Part 11

After the Story

Saga Sesil

###

Part 11

###

Selalu, selalu, dan selalu. Tangisan Sesil dalam sekejap meredam semua kemarahan terpendamnya meski tak mampu melenyapkannya. Tak hanya tangis wanita itu saja. Permohonan, penyerahan, dan semua tentang Sesil selalu melemahkannya. Membuatnya tak berdaya seperti kerbau yang dicucuk hidungnya.

Semua fakta itu membuatnya merasa tak aman, keresahan yang sejak tadi siang mengganggu pikirannya, kini semakin mengganggu. Seolah Sesil masih belum ia miliki dengan seutuhnya.

Ah, jika diingat, wanita itu kembali juga karena Kei.
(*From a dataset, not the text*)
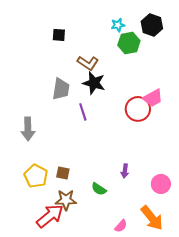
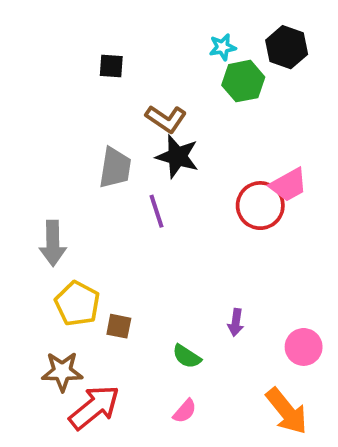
yellow pentagon: (36, 176) -> (77, 304), moved
brown star: (66, 200) -> (62, 371), moved
pink semicircle: (121, 226) -> (185, 411), moved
Dan ia tak pernah tahu, apakah Sesil mencintainya juga karena Kei. Seumur hidup, Saga belum pernah merasa begitu tak aman seperti ini.

"Apa kau masih marah padaku?" Suara isak tangis Sesil teredam dada Saga.

"Kau harus memahaminya, Sesil. Suami mana yang tidak marah melihat istrinya ..."

"Aku tahu. Maafkan aku."

Saga mendengus. "Begitukah?"

Sesil diam sesaat, mengangguk lalu menggeleng.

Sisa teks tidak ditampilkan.